As we make our way outside, the bright light almost blinds me; the world I knew changed in just a few words by the death of the king. I notice my uncle’s solitary horse, Wine. Head down, slick with sweat, mouth foamed from her exertions. One of the stablehands moves to curry the animal, his words soft, while another rushes with a bucket of water for her to drink from. I would go to her, thank her for bringing my uncle back to me, but I hardly know her. She’s my uncle’s horse, not mine.
I’m grateful, even as I realise how few horses there are now. She stands alone outside the stables. Within those stables are the horses of the ealdormen who didn’t escort the king, including the horse used by Lady Cynehild. If I ventured inside the stables, I would find it less than half full. King Beornwulf took his men and his wealth of animals to claim back the kingdom of the East Angles from King Athelstan. None of them has returned, other than my uncle and his faithful mount.

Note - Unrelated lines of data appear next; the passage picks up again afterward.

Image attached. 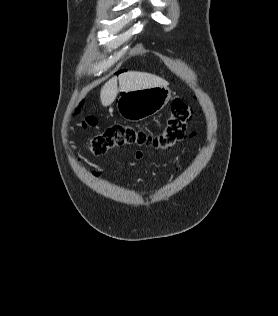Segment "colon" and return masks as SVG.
Segmentation results:
<instances>
[{
  "label": "colon",
  "instance_id": "colon-1",
  "mask_svg": "<svg viewBox=\"0 0 278 316\" xmlns=\"http://www.w3.org/2000/svg\"><path fill=\"white\" fill-rule=\"evenodd\" d=\"M81 107L78 108L80 111ZM193 118L191 107L180 99L171 104V112L164 129L156 134L132 126L113 124L99 133L90 141V151L94 155L105 154L108 150L124 145L146 146L165 150L186 137V125ZM85 127H96L97 119L88 116L84 119Z\"/></svg>",
  "mask_w": 278,
  "mask_h": 316
}]
</instances>
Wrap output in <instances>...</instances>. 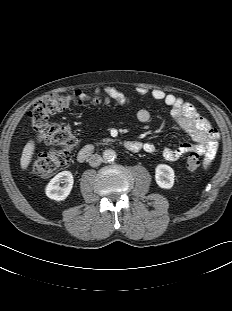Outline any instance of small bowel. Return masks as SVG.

King Athelstan of the East Angles will be wealthy now, and not just in terms of horses. He’ll carry the knowledge that he killed the Mercian king.
I can hardly believe I’ll never see Beornwulf again. His scrutiny was almost as unwanted as Lady Cynehild’s, and yet he was Mercia’s king. Why he’d notice me, I never knew, but he did, and that protected me, even as Lady Cynehild’s disdain ensured I was bossed about by the servants as well as my peers.
I realise I will miss King Beornwulf. That thought surprises me.